G.R. No. 13983 ; September 1, 1919
(Perils of the Sea vs. Perils of the Ship)

Facts:

Go Tiaoco Brothers, owner of certain rice cavans insured by Union Insurance, transported these cavans on May, 1915, on
the steamship Hondagua from the port of Saigon to Cebu. On discharging the rice from one of the compartments in the
after hold, upon arrival at Cebu, it was discovered that one thousand four hundred seventy-three sacks had been damaged
by sea water. The trial court found that the inflow of the sea water during the voyage was due to a defect in one of the
drain pipes of the ship and concluded that the loss was not covered by the policy of insurance. The court found in effect
that the opening causing loss had resulted in course of time from ordinary wear and tear and not from the straining of the
ship in rough weather on that voyage. The court also found that the repairs that had been made on the pipe were slovenly
and defective and that, the ship was not properly equipped to receive the rice at the time the voyage was begun. For this
reason the court held that the ship was unseaworthy.

Issue:

Whether or not the reason for the loss of the cargo is covered by the insurance?

Ruling:

No.

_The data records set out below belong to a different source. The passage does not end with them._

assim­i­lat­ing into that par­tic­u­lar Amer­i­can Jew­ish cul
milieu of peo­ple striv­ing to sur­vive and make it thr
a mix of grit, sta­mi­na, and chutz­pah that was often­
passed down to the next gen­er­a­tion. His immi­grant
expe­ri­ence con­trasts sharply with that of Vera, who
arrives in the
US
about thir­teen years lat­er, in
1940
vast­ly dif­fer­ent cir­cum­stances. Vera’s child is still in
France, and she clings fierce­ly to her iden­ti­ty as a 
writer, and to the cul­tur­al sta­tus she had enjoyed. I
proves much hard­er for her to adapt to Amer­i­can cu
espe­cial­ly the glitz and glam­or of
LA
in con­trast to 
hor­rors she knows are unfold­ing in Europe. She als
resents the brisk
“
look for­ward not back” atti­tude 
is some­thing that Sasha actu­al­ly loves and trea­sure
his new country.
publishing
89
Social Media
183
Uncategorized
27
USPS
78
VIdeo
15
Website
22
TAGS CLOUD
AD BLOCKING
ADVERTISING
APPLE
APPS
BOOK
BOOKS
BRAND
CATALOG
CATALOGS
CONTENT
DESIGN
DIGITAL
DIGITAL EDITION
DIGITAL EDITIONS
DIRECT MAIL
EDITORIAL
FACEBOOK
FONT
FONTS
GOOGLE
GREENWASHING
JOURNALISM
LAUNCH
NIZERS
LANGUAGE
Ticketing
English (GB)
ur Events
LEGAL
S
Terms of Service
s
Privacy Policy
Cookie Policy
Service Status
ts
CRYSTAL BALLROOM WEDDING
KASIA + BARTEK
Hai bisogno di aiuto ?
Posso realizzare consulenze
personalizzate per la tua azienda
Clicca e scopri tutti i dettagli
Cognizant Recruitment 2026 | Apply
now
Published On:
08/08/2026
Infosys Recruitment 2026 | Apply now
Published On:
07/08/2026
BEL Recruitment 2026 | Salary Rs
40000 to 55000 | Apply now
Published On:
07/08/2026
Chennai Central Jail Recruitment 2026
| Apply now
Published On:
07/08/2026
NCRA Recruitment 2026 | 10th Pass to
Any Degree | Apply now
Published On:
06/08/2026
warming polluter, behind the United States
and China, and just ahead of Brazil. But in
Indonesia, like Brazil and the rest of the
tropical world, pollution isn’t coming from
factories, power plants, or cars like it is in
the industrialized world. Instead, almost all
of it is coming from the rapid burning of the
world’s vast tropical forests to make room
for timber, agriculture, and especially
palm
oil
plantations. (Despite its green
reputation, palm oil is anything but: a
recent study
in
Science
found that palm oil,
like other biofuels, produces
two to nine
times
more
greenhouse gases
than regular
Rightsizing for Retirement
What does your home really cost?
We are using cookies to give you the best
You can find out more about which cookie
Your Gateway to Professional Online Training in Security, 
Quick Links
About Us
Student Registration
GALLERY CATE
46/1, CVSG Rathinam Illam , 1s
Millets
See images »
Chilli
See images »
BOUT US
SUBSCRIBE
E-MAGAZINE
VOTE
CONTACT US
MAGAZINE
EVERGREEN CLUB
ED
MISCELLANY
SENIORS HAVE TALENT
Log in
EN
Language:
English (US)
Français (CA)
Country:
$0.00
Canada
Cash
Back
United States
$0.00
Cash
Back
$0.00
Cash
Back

What is covered here is "peril of the sea" and not "peril of the ship". Now, in order to make the insurer liable, it must
be "some casualty, something which could not be foreseen as one of the necessary incidents of the adventure.

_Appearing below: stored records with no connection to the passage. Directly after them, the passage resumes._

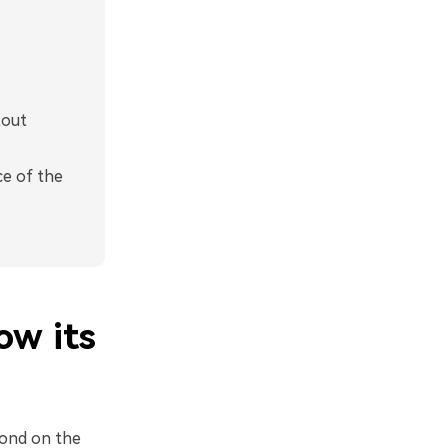
tout
ce of the
ow its
cond on the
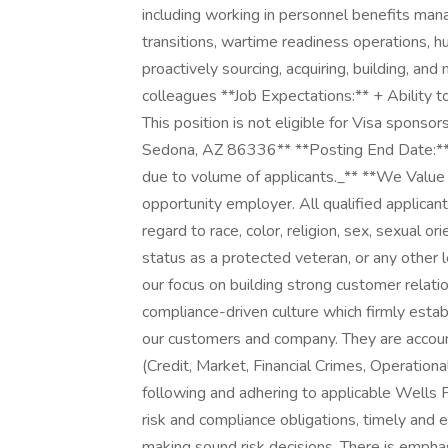
including working in personnel benefits man
transitions, wartime readiness operations, hu
proactively sourcing, acquiring, building, an
colleagues **Job Expectations:** + Ability 
This position is not eligible for Visa spon
Sedona, AZ 86336** **Posting End Date:**
due to volume of applicants._** **We Value
opportunity employer. All qualified applican
regard to race, color, religion, sex, sexual orie
status as a protected veteran, or any other 
our focus on building strong customer relati
compliance-driven culture which firmly establ
our customers and company. They are account
(Credit, Market, Financial Crimes, Operationa
following and adhering to applicable Wells Fa
risk and compliance obligations, timely and e
making sound risk decisions. There is emphas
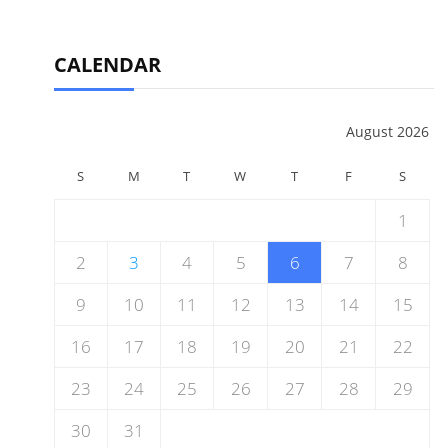
CALENDAR
August 2026
S
M
T
W
T
F
S
1
2
3
4
5
6
7
8
9
10
11
12
13
14
15
16
17
18
19
20
21
22
23
24
25
26
27
28
29
30
31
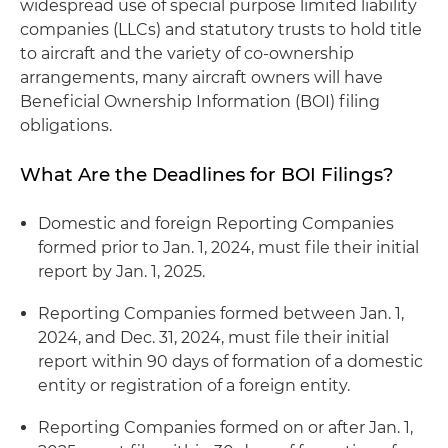
widespread use of special purpose limited liability
companies (LLCs) and statutory trusts to hold title
to aircraft and the variety of co-ownership
arrangements, many aircraft owners will have
Beneficial Ownership Information (BOI) filing
obligations.
What Are the Deadlines for BOI Filings?
Domestic and foreign Reporting Companies
formed prior to Jan. 1, 2024, must file their initial
report by Jan. 1, 2025.
Reporting Companies formed between Jan. 1,
2024, and Dec. 31, 2024, must file their initial
report within 90 days of formation of a domestic
entity or registration of a foreign entity.
Reporting Companies formed on or after Jan. 1,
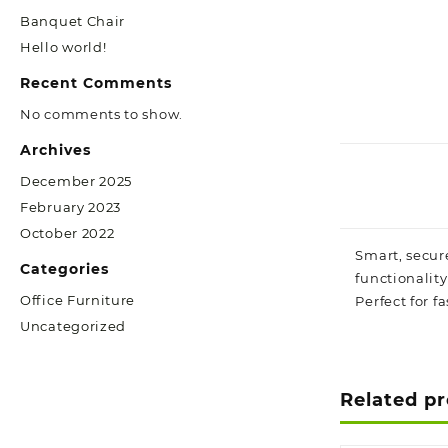
Banquet Chair
Hello world!
Recent Comments
No comments to show.
Archives
December 2025
February 2023
October 2022
Smart, secur
Categories
functionalit
Office Furniture
Perfect for f
Uncategorized
Related p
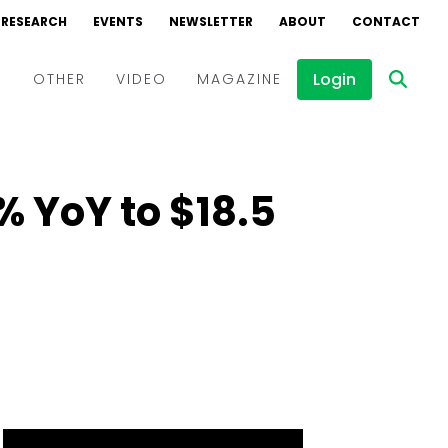
RESEARCH
EVENTS
NEWSLETTER
ABOUT
CONTACT
Login
D
OTHER
VIDEO
MAGAZINE
Events
Webinars
% YoY to $18.5
Interviews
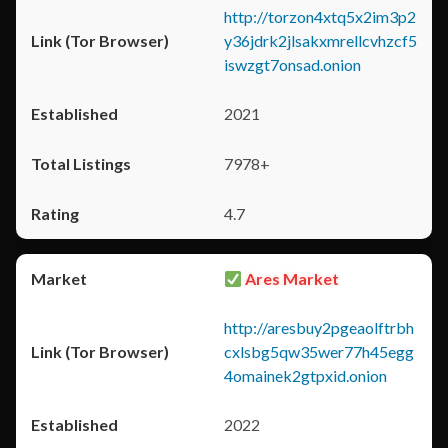
http://torzon4xtq5x2im3p2
y36jdrk2jlsakxmrellcvhzcf5
iswzgt7onsad.onion
2021
7978+
4.7
Ares Market
http://aresbuy2pgeaolftrbh
cxlsbg5qw35wer77h45egg
4omainek2gtpxid.onion
2022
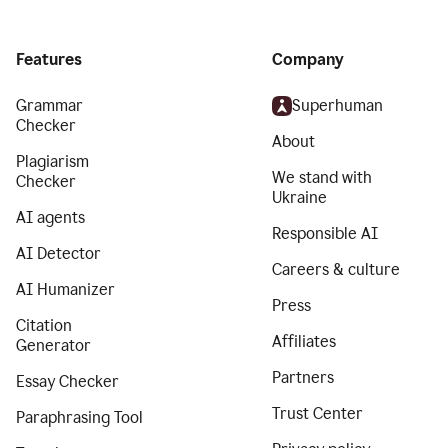
Features
Company
Grammar
Superhuman
Checker
About
Plagiarism
We stand with
Checker
Ukraine
AI agents
Responsible AI
AI Detector
Careers & culture
AI Humanizer
Press
Citation
Affiliates
Generator
Partners
Essay Checker
Trust Center
Paraphrasing Tool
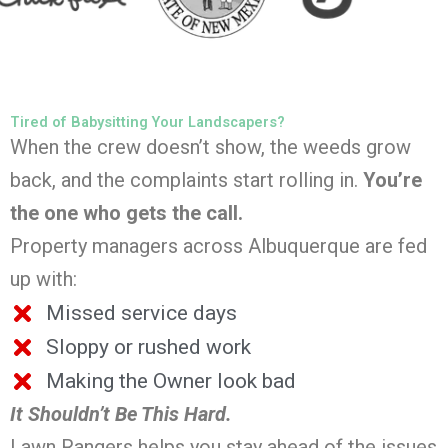
Tired of Babysitting Your Landscapers?
When the crew doesn’t show, the weeds grow
back, and the complaints start rolling in.
You’re
the one who gets the call.
Property managers across Albuquerque are fed
up with:
Missed service days
Sloppy or rushed work
Making the Owner look bad
It Shouldn’t Be This Hard.
Lawn Rangers helps you stay ahead of the issues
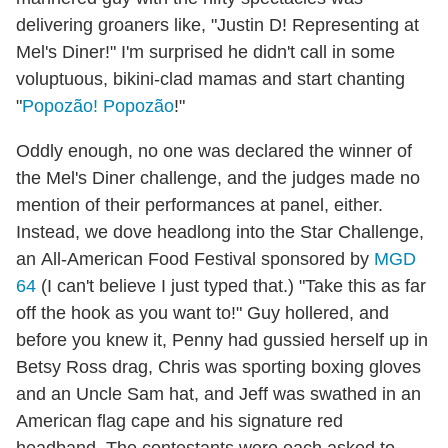
delivering groaners like, "Justin D! Representing at
Mel's Diner!" I'm surprised he didn't call in some
voluptuous, bikini-clad mamas and start chanting
"
Popozão! Popozão
!"
Oddly enough, no one was declared the winner of
the Mel's Diner challenge, and the judges made no
mention of their performances at panel, either.
Instead, we dove headlong into the Star Challenge,
an All-American Food Festival sponsored by
MGD
64
(I can't believe I just typed that.) "Take this as far
off the hook as you want to!" Guy hollered, and
before you knew it, Penny had gussied herself up in
Betsy Ross drag, Chris was sporting boxing gloves
and an Uncle Sam hat, and Jeff was swathed in an
American flag cape and his signature red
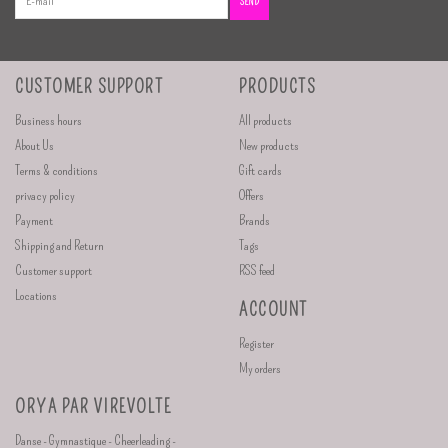
SEND
CUSTOMER SUPPORT
PRODUCTS
Business hours
All products
About Us
New products
Terms & conditions
Gift cards
privacy policy
Offers
Payment
Brands
Shipping and Return
Tags
Customer support
RSS feed
Locations
ACCOUNT
Register
My orders
ORYA PAR VIREVOLTE
Danse - Gymnastique - Cheerleading -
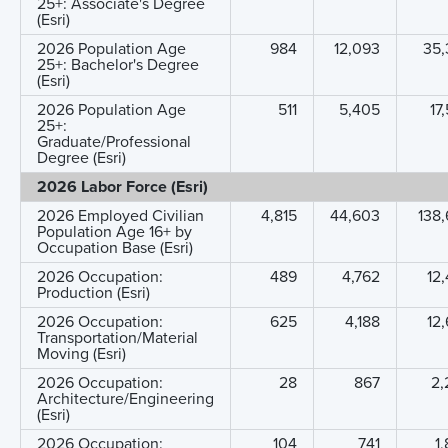
25+: Associate's Degree
(Esri)
2026 Population Age
984
12,093
35,
25+: Bachelor's Degree
(Esri)
2026 Population Age
511
5,405
17
25+:
Graduate/Professional
Degree (Esri)
2026 Labor Force (Esri)
2026 Employed Civilian
4,815
44,603
138
Population Age 16+ by
Occupation Base (Esri)
2026 Occupation:
489
4,762
12
Production (Esri)
2026 Occupation:
625
4,188
12
Transportation/Material
Moving (Esri)
2026 Occupation:
28
867
2,
Architecture/Engineering
(Esri)
2026 Occupation:
104
741
1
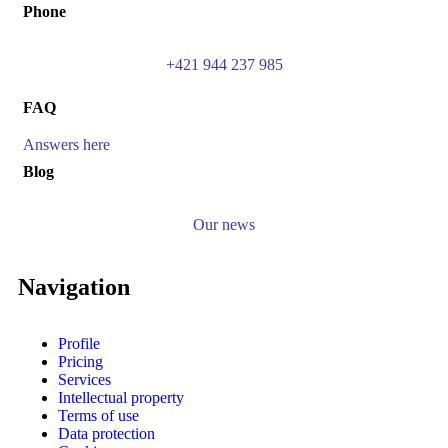
Phone
+421 944 237 985
FAQ
Answers here
Blog
Our news
Navigation
Profile
Pricing
Services
Intellectual property
Terms of use
Data protection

It should be borne in mind that perils of the sea pertains only to fortuoitous events or accidents or casualties of the seas
and that it does not include natural and ordinary action of the sea that result in wear and tear. While perils of the ship
refers to loss which yields from ordinary course of events and from the natural and inevitable action of the sea. And under
the policy of insurance, the insurer undertakes to insure against perils of the sea and similar perils, not against perils of the
ship.

In the case at bar, the entrance of the sea water into the ship's hold through the defective pipe already described was not
due to any accident which happened during the voyage, but to the failure of the ship's owner properly to repair a defect of
the existence of which he was apprised. The loss was therefore more analogous to that which directly results from simple
unseaworthiness than to that which results from perils of the sea. As applied to the present case it results that the owners
of the damages rice must look to the shipowner for redress and not to the insurer.